一瞬、驚いたような顔をするシャルンホルスト。
次の瞬間、その顔は歪み、押し寄せる感情の波に抗う事が出来なかった。
声を上げて泣く、2人の少女たち。
そんな様子を廊下の陰から見て、
エアル・アレイザーはそっと、扉を閉めるのだった。
戦いは、確かにドイツ海軍の勝利で終わった。
しかし、それが一時的な物でしかない事は、誰の目にも明らかだった。
制海権を喪失したドイツ海軍は以後、連合軍の海上輸送を阻止する手段を失った。
それは即ち、来たる反攻作戦を海上で押し留める手段を失った事を意味している。
破滅の足音は、確実に海を越えて近付こうとしていた。
第71話「夢現の邂逅」 終わり
ベルリンにある高級ホテル。
その一室に、オスカー・バニッシュはいた。
ベッドに腰掛け、虚ろな目で部屋の中を見つめ続けている。
何も考える事が出来ない。
ただ噛みしめるのは、己の無力さ。
なぜ、守ってやる事が出来なかった?
なぜ、彼女が死ななくてはならなかった?
なぜ?
なぜ?
なぜ?
尽きない疑問だけが、無意味に浮かんでは消えていく。
思い浮かぶのは、グナイゼナウの事ばかり。
彼女の笑顔、
彼女の優しさ、
彼女の温もり、
それだけが、自分のよりどころだった。
それを失った今、自分にできる事と言えば、
「・・・・・・・・・・・・」
ベッドの上に目をやる。
無造作に置かれた拳銃は、ワルサーP38と呼ばれる大型拳銃で、ドイツ軍内でも広く愛用されている銃だ。
虚ろな目のまま、何の気なしに銃を手の取るオスカー。
マガジンに残弾が入っている事を確認してからスライドを引く。
入り口のドアがノックされたのは、正にそのタイミングだった。
「・・・・・・誰だ?」
反射的に聞いてしまったのは、習慣のなせる業だったかもしれない。
果たして、ドアの向こうから、ややくぐもってはいるが、明瞭な声が帰って来た。
「失礼します。

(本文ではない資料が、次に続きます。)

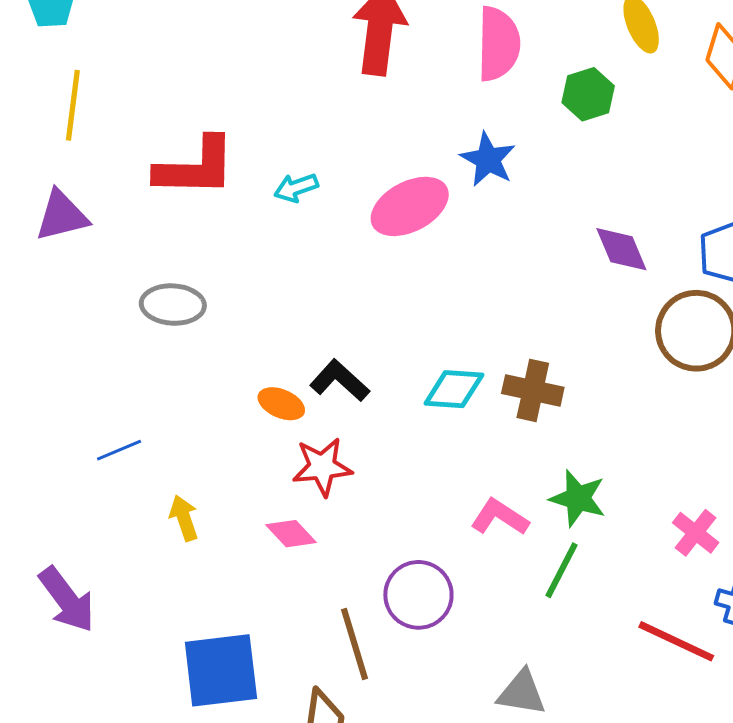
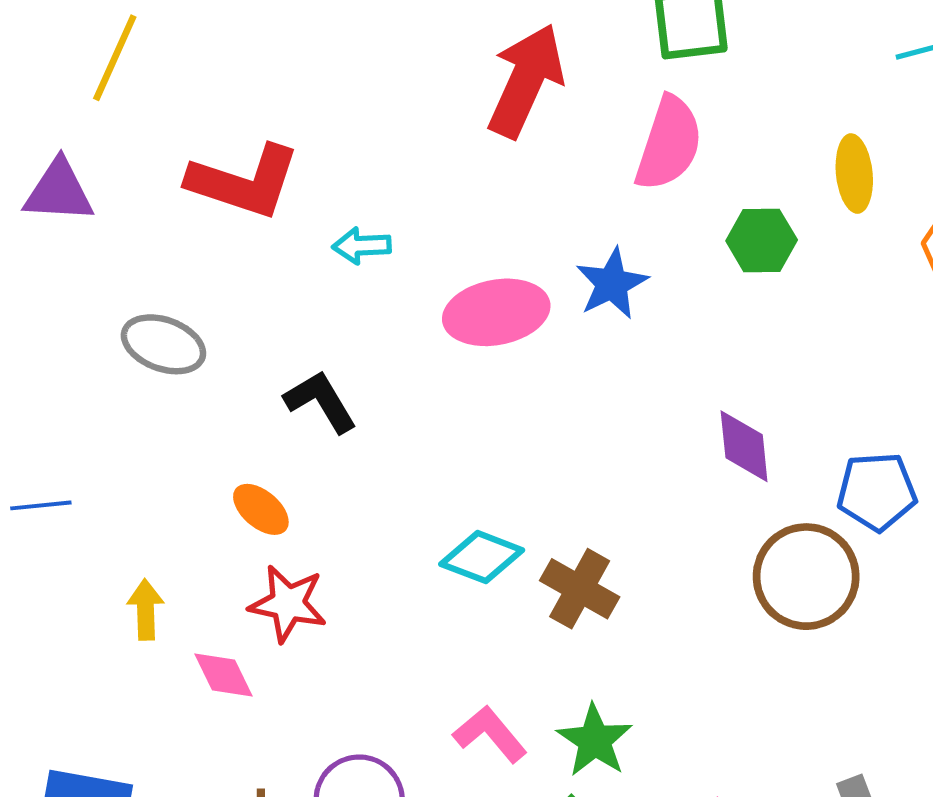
black L-shape: (340, 381) -> (321, 401), moved
yellow arrow: (184, 518) -> (146, 610), moved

オスカー・バニッシュ准将はおられますでしょうか?」
訝るオスカー。
オスカーは、このホテルに宿をとる事を、他の誰にも話していない。
それなのに来客があった事を不審に思ったのだ。それも、オスカーを名指しで来ている事から考えて、人違いの類ではないと考えられる。
一旦、拳銃を置く。
死ぬ事なら後でもできる。それよりも今は、部屋の外にいる男の事への興味が勝った。
ドアを開けると、いかにも精悍な顔つきの青年が立っていた。
陸軍の軍服に身を包み、驚いた事に左目を眼帯で覆っていた。
「夜分に失礼いたします、閣下」
見事な敬礼をする青年。
その眼光が、鋭くオスカーを睨む。
「ドイツ帝国の現状を憂い、未来を守る為、どうか閣下の力をお借りしたくまかり越した次第であります」
男の言葉を、聞くともなしに聞き入るオスカー。
今、
ドイツ全土を覆うべく、漆黒のオーケストラが、最終楽章を奏でようとしていた。